PingasIndustries

joined 10 months ago
[–] PingasIndustries@alien.top 1 points 9 months ago

It's a grey area. Countries have laws against foreigners working on tourist visas to protect the domestic workforce. Most really do not give a crap unless you are working there on a digital nomad visa long enough to become a tax resident, and taking in enough cash that tracking down your potential taxes is worth their time

[–] PingasIndustries@alien.top 1 points 9 months ago

Look in the wiki for chris guide to vpn. You need to get a couple travel routers and make a VPN so you connect to your work VPN from your home network even when you're somewhere else

[–] PingasIndustries@alien.top 1 points 10 months ago

I'm curious about this too. Technically it would take a lot for them to know/prove that you were actually working in their country for 183 days, for example maybe spent a lot of time going to Latvia or Finland, there are no border controls after all. It seems like they would have to have a specific division for tracking and contacting digital nomad who they believe may owe taxes. But I'm not completely sure and hope someone posts on this thread with more info

 

So the laptop provided by work, which is used to connect to a virtual machine, does not allow turning off location services, which are used pretty much all the time according to windows. Even if I were to set up a gl.inet system on my own, would this negate all of that?
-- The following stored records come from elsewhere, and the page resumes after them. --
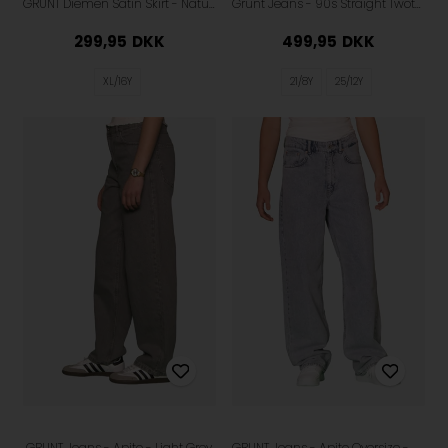
GRUNT Diemen Satin Skirt - Nature
Grunt Jeans - 90s Straight Twotone - Black
299,95
DKK
499,95
DKK
XL/16Y
21/8Y
25/12Y
GRUNT Jeans - Apito - Light Grey
GRUNT Jeans - Apito Oversize - Blue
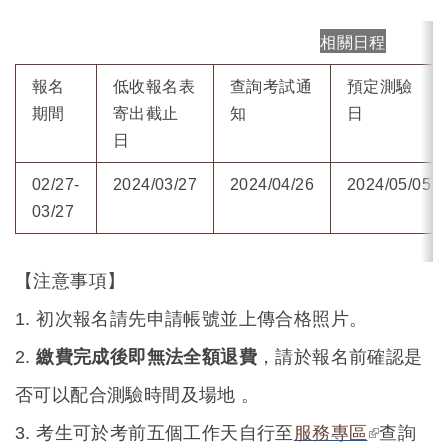
相關日程
報名
低收報名表
查詢考試通
預定測驗
期間
寄出截止
知
日
日
02/27-
2024/03/27
2024/04/26
2024/05/05
03/27
【注意事項】
1. 初次報名請先申請帳號並上傳合格照片。
2.
繳費完成後即無法全額退費
，請於報名前確認是
否可以配合測驗時間及場地 。
(link is
3. 考生可於考前五個工作天自行至
服務專區
查詢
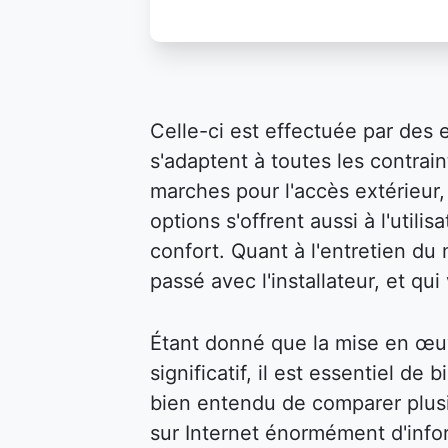
Celle-ci est effectuée par des 
s'adaptent à toutes les contraint
marches pour l'accès extérieur, 
options s'offrent aussi à l'util
confort. Quant à l'entretien du m
passé avec l'installateur, et qu
Étant donné que la mise en œu
significatif, il est essentiel de 
bien entendu de comparer plusi
sur Internet énormément d'infor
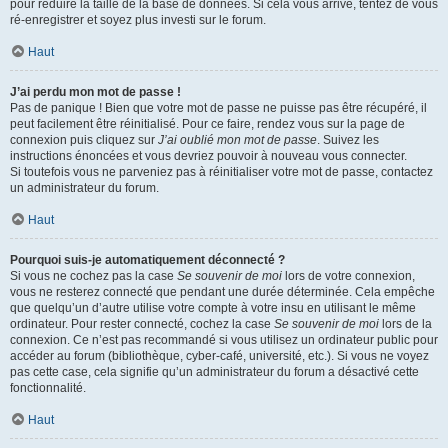
pour réduire la taille de la base de données. Si cela vous arrive, tentez de vous
ré-enregistrer et soyez plus investi sur le forum.
Haut
J’ai perdu mon mot de passe !
Pas de panique ! Bien que votre mot de passe ne puisse pas être récupéré, il
peut facilement être réinitialisé. Pour ce faire, rendez vous sur la page de
connexion puis cliquez sur
J’ai oublié mon mot de passe
. Suivez les
instructions énoncées et vous devriez pouvoir à nouveau vous connecter.
Si toutefois vous ne parveniez pas à réinitialiser votre mot de passe, contactez
un administrateur du forum.
Haut
Pourquoi suis-je automatiquement déconnecté ?
Si vous ne cochez pas la case
Se souvenir de moi
lors de votre connexion,
vous ne resterez connecté que pendant une durée déterminée. Cela empêche
que quelqu’un d’autre utilise votre compte à votre insu en utilisant le même
ordinateur. Pour rester connecté, cochez la case
Se souvenir de moi
lors de la
connexion. Ce n’est pas recommandé si vous utilisez un ordinateur public pour
accéder au forum (bibliothèque, cyber-café, université, etc.). Si vous ne voyez
pas cette case, cela signifie qu’un administrateur du forum a désactivé cette
fonctionnalité.
Haut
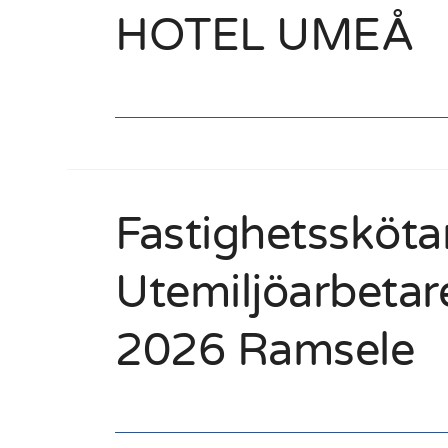
HOTEL UMEÅ
Fastighetssköta
Utemiljöarbetar
2026 Ramsele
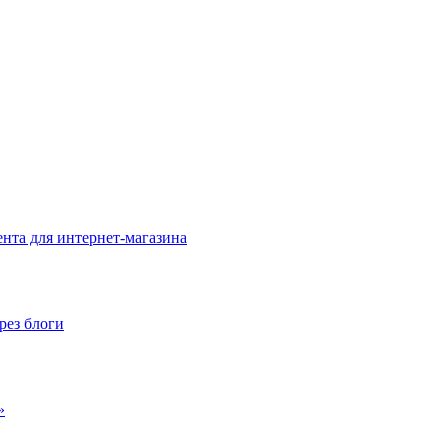
нта для интернет-магазина
рез блоги
»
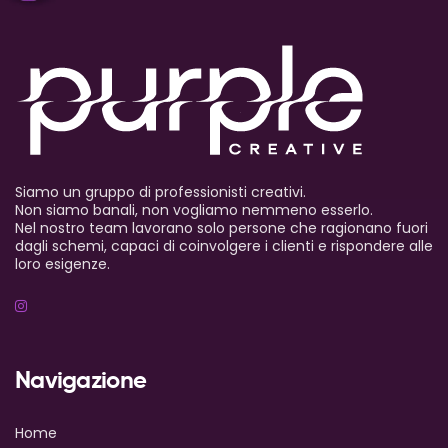
Siamo un gruppo di professionisti creativi.
Non siamo banali, non vogliamo nemmeno esserlo.
Nel nostro team lavorano solo persone che ragionano fuori
dagli schemi, capaci di coinvolgere i clienti e rispondere alle
loro esigenze.
Navigazione
Home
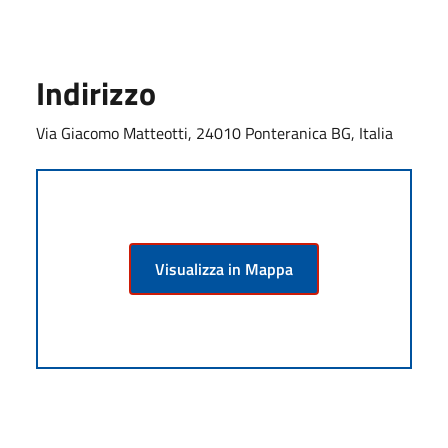
Indirizzo
Via Giacomo Matteotti, 24010 Ponteranica BG, Italia
Visualizza in Mappa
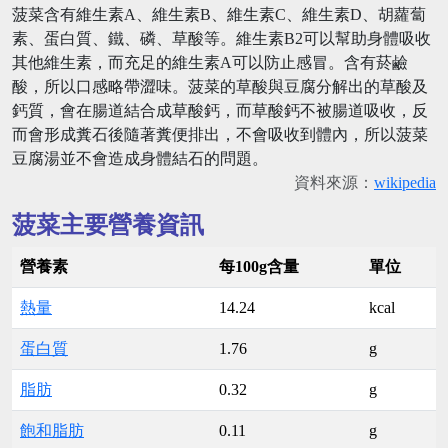
菠菜含有維生素A、維生素B、維生素C、維生素D、胡蘿蔔
素、蛋白質、鐵、磷、草酸等。維生素B2可以幫助身體吸收
其他維生素，而充足的維生素A可以防止感冒。含有菸鹼
酸，所以口感略帶澀味。菠菜的草酸與豆腐分解出的草酸及
鈣質，會在腸道結合成草酸鈣，而草酸鈣不被腸道吸收，反
而會形成糞石後隨著糞便排出，不會吸收到體內，所以菠菜
豆腐湯並不會造成身體結石的問題。
資料來源：
wikipedia
菠菜主要營養資訊
營養素
每100g含量
單位
熱量
14.24
kcal
蛋白質
1.76
g
脂肪
0.32
g
飽和脂肪
0.11
g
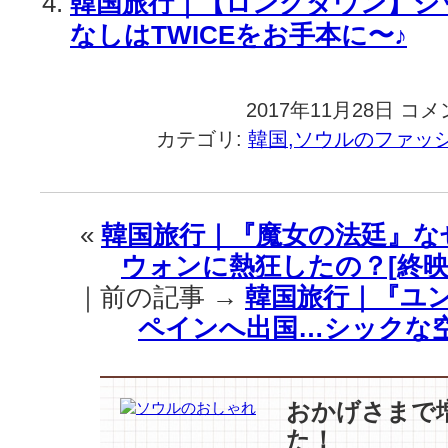
韓国旅行｜【ロングダウン】シ
なしはTWICEをお手本に〜♪
2017年11月28日
韓
コメ
国
カテゴリ:
韓国,ソウルのファッ
旅
行
｜
こ
«
韓国旅行｜『魔女の法廷』な
の
ウォンに熱狂したの？[終映
冬
大
｜前の記事 →
韓国旅行｜『ユ
人
ペインへ出国…シックな
気！
【ホ
ワ
イ
おかげさまで
ト
た！
ア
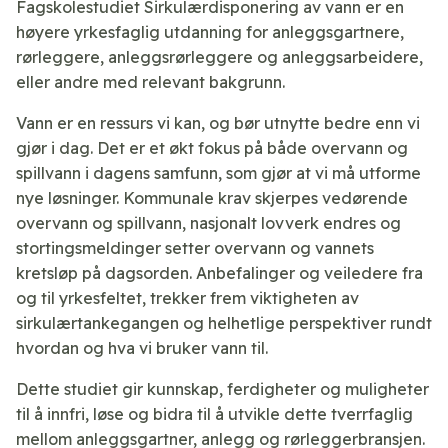
Fagskolestudiet Sirkulærdisponering av vann er en
høyere yrkesfaglig utdanning for anleggsgartnere,
rørleggere, anleggsrørleggere og anleggsarbeidere,
eller andre med relevant bakgrunn.
Vann er en ressurs vi kan, og bør utnytte bedre enn vi
gjør i dag. Det er et økt fokus på både overvann og
spillvann i dagens samfunn, som gjør at vi må utforme
nye løsninger. Kommunale krav skjerpes vedørende
overvann og spillvann, nasjonalt lovverk endres og
stortingsmeldinger setter overvann og vannets
kretsløp på dagsorden. Anbefalinger og veiledere fra
og til yrkesfeltet, trekker frem viktigheten av
sirkulærtankegangen og helhetlige perspektiver rundt
hvordan og hva vi bruker vann til.
Dette studiet gir kunnskap, ferdigheter og muligheter
til å innfri, løse og bidra til å utvikle dette tverrfaglig
mellom anleggsgartner, anlegg og rørleggerbransjen.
Are nomad dreams done for now, at least on this role?

 

Is this pretty much a total block on being able to DN? The work laptop needs to connect to a work VPN and then to a virtual machine. Even if I set up a homemade VPN, it seems like it would still leak the location... I see that the computer is always using location and in the settings for windows anything to do with location settings is locked. So am I stuck, at least in my country, in this role?